Oberadens Alexandros Katsigiannis (l.) erzielte am Samstag sieben Tore. © Günther Goldstein

Handball-Oberligist SuS Oberaden hat im Kellerduell gegen den TuS Möllbergen zwei wichtige Punkte eingefahren. Der Jubel kannte keine Grenzen.

Oberliga

SuS Oberaden – Möllbergen 31:27 (14:14)

Das Publikum feierte die Cobras, ließ sie während des Spiels nie im Stich. „Man hat gemerkt, dass wir uns danach richtig gesehnt haben. Dieser Sieg tut richtig gut“, beschrieb Spielertrainer Alex Katsigiannis. Es war das erwartete Spiel mit viel Krampf. Beide Mannschaften lieferten sich keinen Handball-Leckerbissen. Die Lockerheit fehlte.
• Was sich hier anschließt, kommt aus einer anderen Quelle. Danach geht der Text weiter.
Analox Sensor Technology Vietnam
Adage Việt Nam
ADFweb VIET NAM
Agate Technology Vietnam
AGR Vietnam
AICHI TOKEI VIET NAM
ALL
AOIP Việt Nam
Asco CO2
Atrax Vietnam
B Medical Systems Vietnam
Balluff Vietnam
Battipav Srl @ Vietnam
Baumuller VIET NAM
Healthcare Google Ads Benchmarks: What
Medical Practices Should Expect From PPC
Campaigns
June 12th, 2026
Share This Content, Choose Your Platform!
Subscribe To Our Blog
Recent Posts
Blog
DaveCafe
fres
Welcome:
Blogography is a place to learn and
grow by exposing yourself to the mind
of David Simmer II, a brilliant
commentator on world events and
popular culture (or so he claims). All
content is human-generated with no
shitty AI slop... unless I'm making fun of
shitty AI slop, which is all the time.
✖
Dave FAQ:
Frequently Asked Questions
Es wurden viele Fehler gemacht. „Man musste ständig überlegen, wie man was am besten macht. Keiner wollte einen Fehler machen. Aber es sind einige Fehler unterlaufen, auch von erfahrenen Spielern“, sagte Katsigiannis. Insgesamt war es ein Spiel auf Augenhöhe, in dem die Führung wechselte. In der 45. Minute lag Möllbergen noch mit zwei Toren vorn (22:20). Dann aber zeigte sich der SuS sehr diszipliniert und clever. Nico Wagner, der an diesem Abend sein bestes Spiel für die Cobras machte und sechs wichtige Treffer zum Sieg beisteuerte, glänzte darüber hinaus mit tollen Anspielen an den Kreis.

Bastian Herold erwies sich als Vollstrecker, markierte ebenfalls acht wichtige Treffer. Auch Bastian Stennei zeigte seine Qualität und netzte von der für ihn ungewohnten Außenposition ein. Der SuS spielte in dieser Phase seine Überzahl stark aus. „Wir machen aus drei Überzahl-Situationen und fünf Angriffen vier Tore. Dadurch haben wir uns auf 28:23 abgesetzt“, so Katsigiannis.
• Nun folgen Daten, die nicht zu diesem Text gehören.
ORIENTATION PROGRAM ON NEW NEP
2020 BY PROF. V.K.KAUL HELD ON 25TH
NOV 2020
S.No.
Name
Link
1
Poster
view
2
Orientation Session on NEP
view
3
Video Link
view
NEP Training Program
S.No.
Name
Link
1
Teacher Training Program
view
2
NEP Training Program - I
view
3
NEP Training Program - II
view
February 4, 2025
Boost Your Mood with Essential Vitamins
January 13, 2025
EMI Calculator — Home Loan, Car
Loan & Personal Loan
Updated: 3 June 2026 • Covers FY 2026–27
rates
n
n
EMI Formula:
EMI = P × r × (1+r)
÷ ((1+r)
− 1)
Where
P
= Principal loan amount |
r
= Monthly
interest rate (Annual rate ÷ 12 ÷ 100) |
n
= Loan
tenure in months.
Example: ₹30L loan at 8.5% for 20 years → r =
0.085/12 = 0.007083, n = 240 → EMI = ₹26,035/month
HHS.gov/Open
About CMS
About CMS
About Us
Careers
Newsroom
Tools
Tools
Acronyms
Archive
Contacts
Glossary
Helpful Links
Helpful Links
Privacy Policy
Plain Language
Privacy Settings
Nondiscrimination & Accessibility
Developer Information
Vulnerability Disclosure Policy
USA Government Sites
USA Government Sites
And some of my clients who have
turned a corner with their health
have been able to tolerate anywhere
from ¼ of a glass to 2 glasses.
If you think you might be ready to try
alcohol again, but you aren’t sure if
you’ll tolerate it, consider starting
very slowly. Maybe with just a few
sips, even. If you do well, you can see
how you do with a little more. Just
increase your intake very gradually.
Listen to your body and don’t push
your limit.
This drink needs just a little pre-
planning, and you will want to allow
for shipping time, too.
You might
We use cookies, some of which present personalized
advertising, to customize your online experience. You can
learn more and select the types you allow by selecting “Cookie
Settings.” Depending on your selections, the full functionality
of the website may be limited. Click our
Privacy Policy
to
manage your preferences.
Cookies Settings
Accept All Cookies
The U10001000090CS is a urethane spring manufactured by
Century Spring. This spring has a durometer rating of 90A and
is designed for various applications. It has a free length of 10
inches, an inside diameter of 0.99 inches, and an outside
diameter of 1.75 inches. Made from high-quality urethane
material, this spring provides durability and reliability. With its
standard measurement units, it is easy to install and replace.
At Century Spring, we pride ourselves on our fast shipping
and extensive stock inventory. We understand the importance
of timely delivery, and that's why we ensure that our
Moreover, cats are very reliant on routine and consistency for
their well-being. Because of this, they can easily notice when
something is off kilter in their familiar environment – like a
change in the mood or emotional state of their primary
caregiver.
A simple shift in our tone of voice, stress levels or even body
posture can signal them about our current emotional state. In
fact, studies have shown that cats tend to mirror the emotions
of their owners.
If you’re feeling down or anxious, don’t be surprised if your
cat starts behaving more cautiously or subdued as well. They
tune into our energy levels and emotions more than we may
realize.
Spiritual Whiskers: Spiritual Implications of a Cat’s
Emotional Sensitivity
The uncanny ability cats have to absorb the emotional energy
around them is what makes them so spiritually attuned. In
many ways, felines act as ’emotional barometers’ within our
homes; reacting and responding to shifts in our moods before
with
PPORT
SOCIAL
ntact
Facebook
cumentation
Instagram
Siebter Feldspieler war keine Gefahr

Seine Mannschaft überstand auch die Phase, als Möllbergen noch den siebten Feldspieler brachte. „Das hat alles wirklich super funktioniert. Ich bin sehr zufrieden. Wir haben unsere Chancen gesucht und auch gefunden. Ein entscheidender Faktor war sicher Nico Wagner, der über seinem Limit gespielt hat“, lobte Katsigiannis.

Der Spielertrainer selbst erwies sich auch wieder einmal als Spielgestalter und führte gut Regie. Seine sieben Tore waren ebenfalls wichtig. Ein Lob verdiente sich auch Keeper Marvin Makus. „Marvin hat ebenfalls ein starkes Spiel gezeigt und glänzte mit tollen Paraden“, so Katsigiannis. Der SuS kletterte damit auf Rang elf hoch, ist punktgleich mit dem Tabellenzwölften TuS Möllbergen. Der TuS Bielefeld/Jöllenbeck und die TSG Harsewinkel stehen mit drei bzw. zwei Punkten dahinter auf dem vorletzten und letzten Tabellenplatz.

SuS Oberaden: Klepping/Makus – Lauber, Hajduk, Noe, Herold (8/1), Stock, Katsigiannis (7), P. Stennei (4), Roth (1), B. Stennei (5), Rossfeldt, Wagner (6)

Die Siegesserie geht weiter: Auch bei Schlusslicht HSG Schwerte-Westhofen blieben die Verbandsliga-Handballerinnen des VfL Brambauer am Samstag in der Erfolgsspur. Damit fuhr der VfL seinen sechsten Sieg in Folge ein.

Verbandsliga

HSG Schwerte-Westhofen – VfL Brambauer 19:25 (9:13)

Das Auswärtsspiel in Schwerte war für die Zuschauer kein ansehnliches. „Das war ein absolutes Kampf- und Krampfspiel“, sagte VfL-Coach Andre Schwedler. Insgesamt gab es etliche Zeitstrafen und viele Siebenmeter, wobei das Verhältnis auch eher fraglich ist. Schwerte erhielt gleich 16 Siebenmeter, die VfL-Frauen nur drei. Die HSG erzielte ihre Treffer fast nur vom Siebenmeter-Punkt. Aus dem Spiel heraus kam nicht viel zustande. Die VfL-Frauen leisteten sich auch ein paar Fehler.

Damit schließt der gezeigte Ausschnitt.